Not only would he pass thumb under the other fingers, but do so very slowly.  It exaggerated things in the opposite direction.  Thus, instead of one constant motion of the thumb rightwards, made in one brief span of time, I asked him to use a series of smaller motions of the thumb, one leading into the other.  At every moment of time when the thumb was in motion, I asked E. to keep track close of where the thumb was exactly in space relative to the keyboard.

The overall motion of the thumb is the fusion of the smaller motions.  Why go about it this way; it seems to make things more complicated?  If the motions are practiced very slowly, the pianist will become aware that the thumb does not naturally want to move at the same speed through each of the subdivided segments in space.  At different points along the thumb’s progress, different muscles will engage to different degrees, different leverages between the thumb and adjacent parts of the hand will become more or less activated.  Without this overall flexibilty in stages of the thumb’s progress, then the pianist will assume that whatever way the thumb begins to move should continue to the end of the motion.  Without the subtle changes through time and space, what starts as a fluency to the thumb’s motion at the beginning of the overall motion to its new note, can create, an instant later, through inertia, an abruptness or stiffness in the next  segment and moment of the motion.

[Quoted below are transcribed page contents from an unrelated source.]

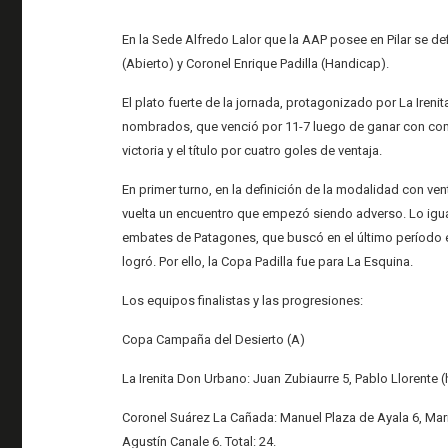
En la Sede Alfredo Lalor que la AAP posee en Pilar se de
(Abierto) y Coronel Enrique Padilla (Handicap).
El plato fuerte de la jornada, protagonizado por La Iren
nombrados, que venció por 11-7 luego de ganar con comod
victoria y el título por cuatro goles de ventaja.
En primer turno, en la definición de la modalidad con ve
vuelta un encuentro que empezó siendo adverso. Lo igualó
embates de Patagones, que buscó en el último período el
logró. Por ello, la Copa Padilla fue para La Esquina.
Los equipos finalistas y las progresiones:
Copa Campaña del Desierto (A)
La Irenita Don Urbano: Juan Zubiaurre 5, Pablo Llorente (h)
Coronel Suárez La Cañada: Manuel Plaza de Ayala 6, Mari
Agustín Canale 6. Total: 24.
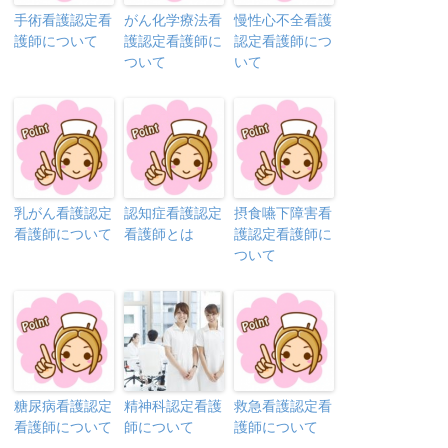
手術看護認定看
がん化学療法看
慢性心不全看護
護師について
護認定看護師に
認定看護師につ
ついて
いて
乳がん看護認定
認知症看護認定
摂食嚥下障害看
看護師について
看護師とは
護認定看護師に
ついて
糖尿病看護認定
精神科認定看護
救急看護認定看
看護師について
師について
護師について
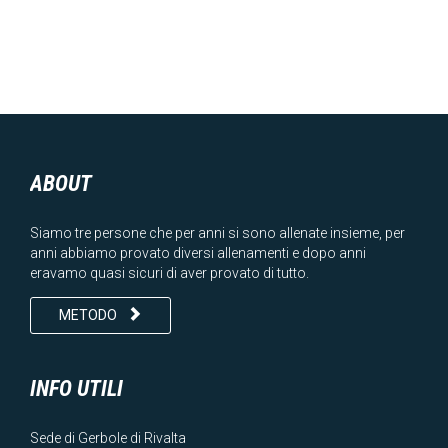
ABOUT
Siamo tre persone che per anni si sono allenate insieme, per
anni abbiamo provato diversi allenamenti e dopo anni
eravamo quasi sicuri di aver provato di tutto.

METODO
INFO UTILI
Sede di Gerbole di Rivalta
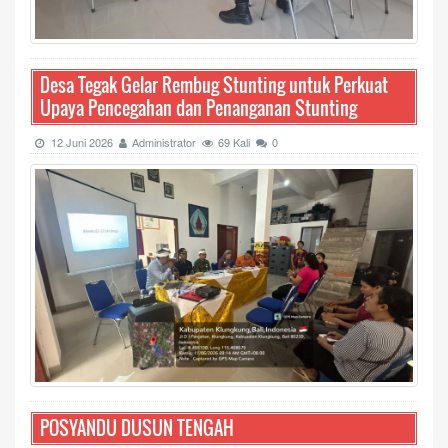
Desa Tegak Gelar Rembug Stunting untuk Perkuat
Upaya Pencegahan dan Penanganan Stunting
12 Juni 2026
Administrator
69 Kali
0
POSYANDU DUSUN TENGAH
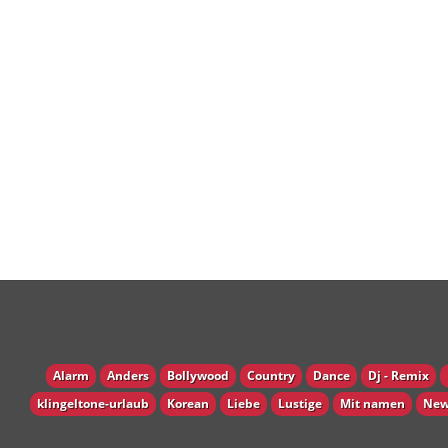
Alarm
Anders
Bollywood
Country
Dance
Dj - Remix
klingeltone-urlaub
Korean
Liebe
Lustige
Mit namen
New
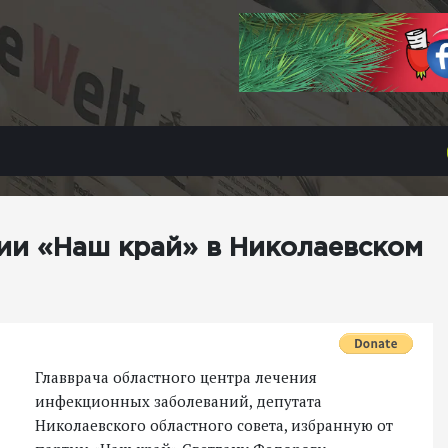
ии «Наш край» в Николаевском
Главврача областного центра лечения
инфекционных заболеваний, депутата
Николаевского областного совета, избранную от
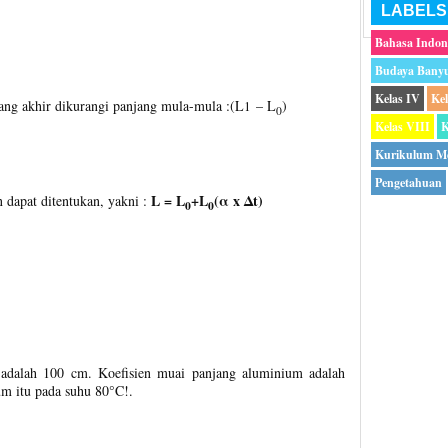
LABELS
Bahasa Indon
Budaya Bany
Kelas IV
Ke
ng akhir dikurangi panjang mula-mula :(L
– L
)
1
0
Kelas VIII
K
Kurikulum M
Pengetahuan
L = L
+L
(α x Δt)
 dapat ditentukan, yakni :
0
0
adalah 100 cm. Koefisien muai panjang aluminium adalah
m itu pada suhu 80°C!.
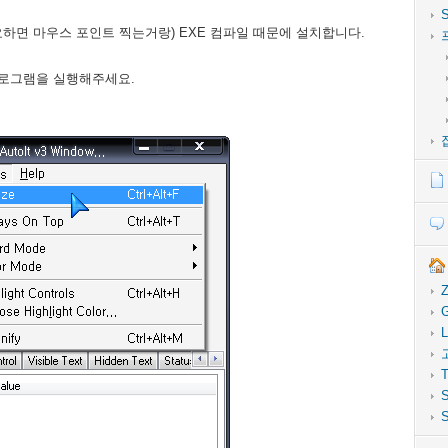
요하면 마우스 포인트 찍는거랑) EXE 컴파일 때문에 설치합니다.
fo 프로그램을 실행해주세요.
Z
G
L
T
S
S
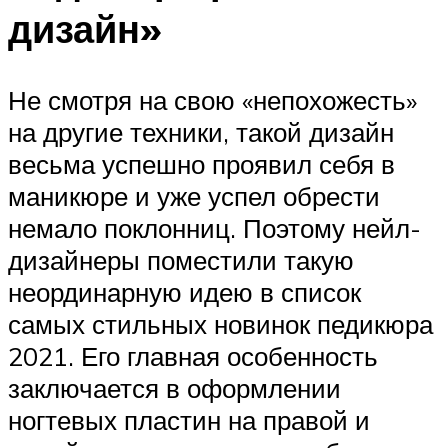
дизайн»
Не смотря на свою «непохожесть»
на другие техники, такой дизайн
весьма успешно проявил себя в
маникюре и уже успел обрести
немало поклонниц. Поэтому нейл-
дизайнеры поместили такую
неординарную идею в список
самых стильных новинок педикюра
2021. Его главная особенность
заключается в оформлении
ногтевых пластин на правой и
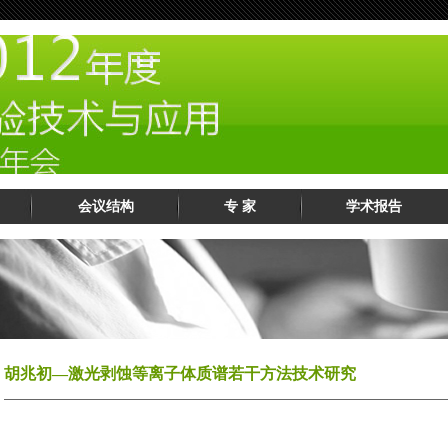
会议结构
专 家
学术报告
胡兆初—激光剥蚀等离子体质谱若干方法技术研究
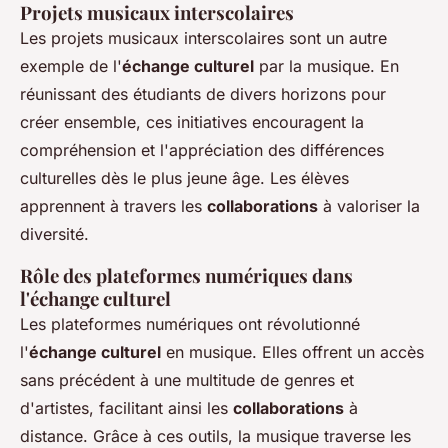
Projets musicaux interscolaires
Les projets musicaux interscolaires sont un autre
exemple de l'
échange culturel
par la musique. En
réunissant des étudiants de divers horizons pour
créer ensemble, ces initiatives encouragent la
compréhension et l'appréciation des différences
culturelles dès le plus jeune âge. Les élèves
apprennent à travers les
collaborations
à valoriser la
diversité.
Rôle des plateformes numériques dans
l'échange culturel
Les plateformes numériques ont révolutionné
l'
échange culturel
en musique. Elles offrent un accès
sans précédent à une multitude de genres et
d'artistes, facilitant ainsi les
collaborations
à
distance. Grâce à ces outils, la musique traverse les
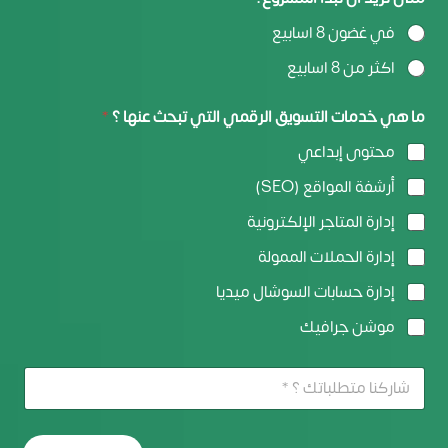
في غضون 8 اسابيع
اكثر من 8 اسابيع
ما هي خدمات التسويق الرقمي التي تبحث عنها ؟
*
محتوى إبداعي
أرشفة المواقع (SEO)
إدارة المتاجر الإلكترونية
إدارة الحملات الممولة
إدارة حسابات السوشال ميديا
موشن جرافيك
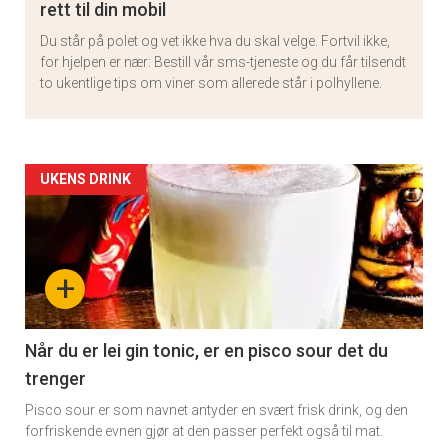
rett til din mobil
Du står på polet og vet ikke hva du skal velge. Fortvil ikke,
for hjelpen er nær: Bestill vår sms-tjeneste og du får tilsendt
to ukentlige tips om viner som allerede står i polhyllene.
Artikler
UKENS DRINK
detail
-
+
section
11
Når du er lei gin tonic, er en pisco sour det du
trenger
Pisco sour er som navnet antyder en svært frisk drink, og den
forfriskende evnen gjør at den passer perfekt også til mat.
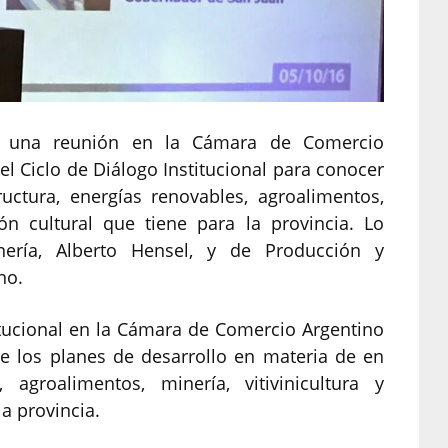
 a una reunión en la Cámara de Comercio
l Ciclo de Diálogo Institucional para conocer
ructura, energías renovables, agroalimentos,
ción cultural que tiene para la provincia. Lo
ería, Alberto Hensel, y de Producción y
no.
itucional en la Cámara de Comercio Argentino
e los planes de desarrollo en materia de en
, agroalimentos, minería, vitivinicultura y
la provincia.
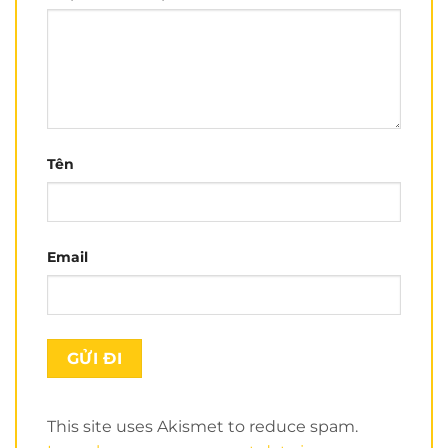
Tên
Email
This site uses Akismet to reduce spam.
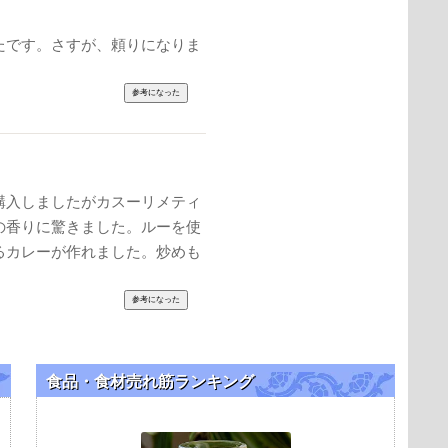
たです。さすが、頼りになりま
購入しましたがカスーリメティ
の香りに驚きました。ルーを使
るカレーが作れました。炒めも
食品・食材売れ筋ランキング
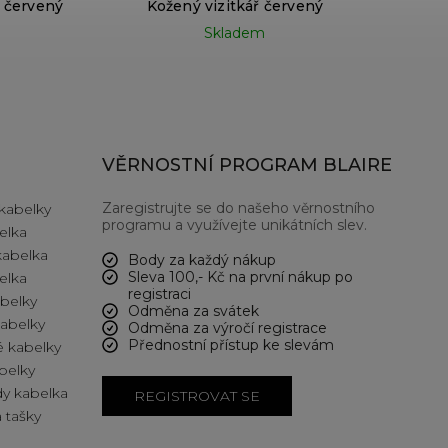
 červený
Kožený vizitkář červený
Skladem
VĚRNOSTNÍ PROGRAM BLAIRE
Zaregistrujte se do našeho věrnostního
kabelky
programu a využívejte unikátních slev.
elka
kabelka
Body za každý nákup
Sleva 100,- Kč na první nákup po
elka
registraci
abelky
Odměna za svátek
kabelky
Odměna za výročí registrace
Přednostní přístup ke slevám
 kabelky
belky
y kabelka
REGISTROVAT SE
 tašky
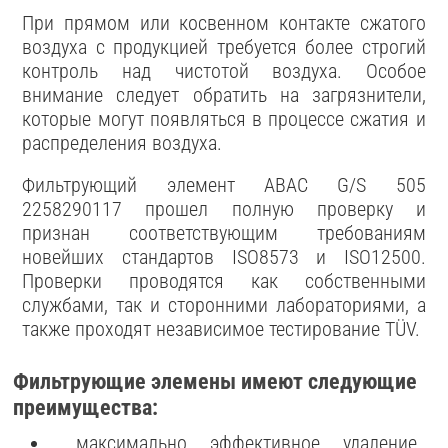
При прямом или косвенном контакте сжатого
воздуха с продукцией требуется более строгий
контроль над чистотой воздуха. Особое
внимание следует обратить на загрязнители,
которые могут появляться в процессе сжатия и
распределения воздуха.
Фильтрующий элемент ABAC G/S 505
2258290117 прошел полную проверку и
признан соответствующим требованиям
новейших стандартов ISO8573 и ISO12500.
Проверки проводятся как собственными
службами, так и сторонними лабораториями, а
также проходят независимое тестирование TÜV.
Фильтрующие элемены имеют следующие
преимущества:
максимально эффективное удаление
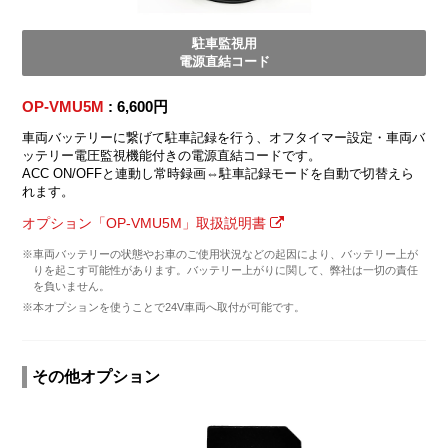
駐車監視用
電源直結コード
OP-VMU5M
: 6,600円
車両バッテリーに繋げて駐車記録を行う、オフタイマー設定・車両バ
ッテリー電圧監視機能付きの電源直結コードです。
ACC ON/OFFと連動し常時録画⇔駐車記録モードを自動で切替えら
れます。
オプション「OP-VMU5M」取扱説明書
※車両バッテリーの状態やお車のご使用状況などの起因により、バッテリー上が
りを起こす可能性があります。バッテリー上がりに関して、弊社は一切の責任
を負いません。
※本オプションを使うことで24V車両へ取付が可能です。
その他オプション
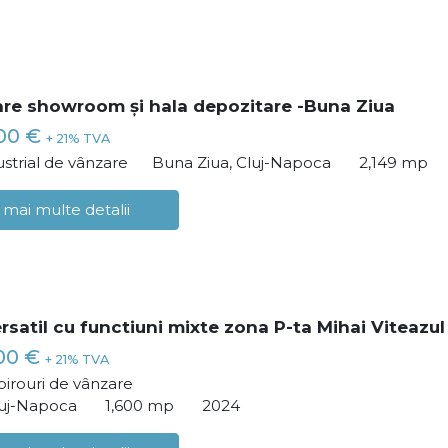
re showroom și hala depozitare -Buna Ziua
000 €
+ 21% TVA
ustrial de vânzare
Buna Ziua, Cluj-Napoca
2,149 mp
 mai multe detalii
ersatil cu functiuni mixte zona P-ta Mihai Viteazul
00 €
+ 21% TVA
birouri de vânzare
luj-Napoca
1,600 mp
2024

The first method relied on the hand’s ability to move, as if instantaneously, from one discrete position in space to a second, and being in as stable and balanced a stance in the new octave as in the previous.  By making the  motion unconscious, the body will insure that whatever details there are within the motion, they will automatically occur.

The second method relied on a close examination of the natural propensities of the thumb when assuming different spatial arrangements relative to the second, third and fourth fingers.

In terms of the overall speed and fluency of the arpeggio, each may work as well as the other, or the pianist will discover that one works better than the other, or that sometimes one works better and sometimes the other.

On the one hand there is no consciousness of the motion of the thumb, in the other the the motion of the thumb is being ideally tailored to each subdivision of space.